-------- DATA PROVIDED
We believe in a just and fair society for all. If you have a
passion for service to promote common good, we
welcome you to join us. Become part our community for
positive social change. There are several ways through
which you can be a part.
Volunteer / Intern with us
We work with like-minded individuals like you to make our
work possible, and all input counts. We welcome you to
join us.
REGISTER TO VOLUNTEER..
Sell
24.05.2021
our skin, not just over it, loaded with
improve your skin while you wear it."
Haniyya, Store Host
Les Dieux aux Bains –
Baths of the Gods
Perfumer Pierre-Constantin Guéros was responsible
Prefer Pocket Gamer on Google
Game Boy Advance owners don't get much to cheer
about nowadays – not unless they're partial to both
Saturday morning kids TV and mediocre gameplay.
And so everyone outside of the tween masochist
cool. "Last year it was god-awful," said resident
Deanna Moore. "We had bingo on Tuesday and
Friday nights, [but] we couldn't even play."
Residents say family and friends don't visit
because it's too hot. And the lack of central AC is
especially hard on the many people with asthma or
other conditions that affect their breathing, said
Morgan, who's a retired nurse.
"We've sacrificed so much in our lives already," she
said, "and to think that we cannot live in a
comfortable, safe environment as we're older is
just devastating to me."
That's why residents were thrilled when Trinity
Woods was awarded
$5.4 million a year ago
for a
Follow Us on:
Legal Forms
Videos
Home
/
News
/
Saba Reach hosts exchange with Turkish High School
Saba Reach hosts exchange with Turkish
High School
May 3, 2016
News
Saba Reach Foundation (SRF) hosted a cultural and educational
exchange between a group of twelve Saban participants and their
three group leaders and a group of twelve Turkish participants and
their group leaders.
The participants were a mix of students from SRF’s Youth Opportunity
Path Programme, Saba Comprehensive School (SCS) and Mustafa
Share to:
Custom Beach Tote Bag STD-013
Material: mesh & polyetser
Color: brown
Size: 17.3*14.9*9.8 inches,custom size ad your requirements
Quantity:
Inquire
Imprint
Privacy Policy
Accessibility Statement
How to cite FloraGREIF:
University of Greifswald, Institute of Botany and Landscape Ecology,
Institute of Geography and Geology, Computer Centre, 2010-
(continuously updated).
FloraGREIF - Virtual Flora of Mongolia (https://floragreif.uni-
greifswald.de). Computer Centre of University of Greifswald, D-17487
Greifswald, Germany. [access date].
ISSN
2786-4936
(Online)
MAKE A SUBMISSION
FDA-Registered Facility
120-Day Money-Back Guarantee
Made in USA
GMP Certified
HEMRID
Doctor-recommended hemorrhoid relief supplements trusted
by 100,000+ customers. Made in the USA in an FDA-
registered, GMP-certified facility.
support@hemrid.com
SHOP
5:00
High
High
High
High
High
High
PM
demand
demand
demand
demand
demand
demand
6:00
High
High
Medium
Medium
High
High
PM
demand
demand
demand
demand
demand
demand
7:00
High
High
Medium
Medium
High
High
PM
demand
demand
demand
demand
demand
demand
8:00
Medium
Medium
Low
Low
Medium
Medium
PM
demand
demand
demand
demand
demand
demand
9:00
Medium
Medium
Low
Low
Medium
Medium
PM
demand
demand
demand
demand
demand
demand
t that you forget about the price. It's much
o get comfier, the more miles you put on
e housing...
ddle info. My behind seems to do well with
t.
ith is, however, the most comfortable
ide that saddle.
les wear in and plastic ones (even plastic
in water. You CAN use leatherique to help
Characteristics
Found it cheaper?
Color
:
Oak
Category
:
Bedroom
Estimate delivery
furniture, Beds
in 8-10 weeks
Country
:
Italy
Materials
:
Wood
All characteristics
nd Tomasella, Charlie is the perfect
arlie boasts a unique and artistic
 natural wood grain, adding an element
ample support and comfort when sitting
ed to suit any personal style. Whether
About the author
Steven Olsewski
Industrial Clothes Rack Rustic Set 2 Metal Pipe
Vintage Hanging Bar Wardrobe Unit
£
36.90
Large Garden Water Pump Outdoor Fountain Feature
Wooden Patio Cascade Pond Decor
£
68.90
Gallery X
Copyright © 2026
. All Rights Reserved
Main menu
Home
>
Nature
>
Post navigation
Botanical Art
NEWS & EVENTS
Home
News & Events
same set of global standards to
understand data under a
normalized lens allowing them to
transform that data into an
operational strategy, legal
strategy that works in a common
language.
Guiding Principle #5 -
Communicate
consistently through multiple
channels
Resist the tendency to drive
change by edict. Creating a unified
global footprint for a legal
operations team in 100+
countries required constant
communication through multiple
----------------
### WHAT YOU SHOULD DO
Working through the records, find each line containing the word "wear" and copy it.

### SOLUTION BELOW
improve your skin while you wear it."
les wear in and plastic ones (even plastic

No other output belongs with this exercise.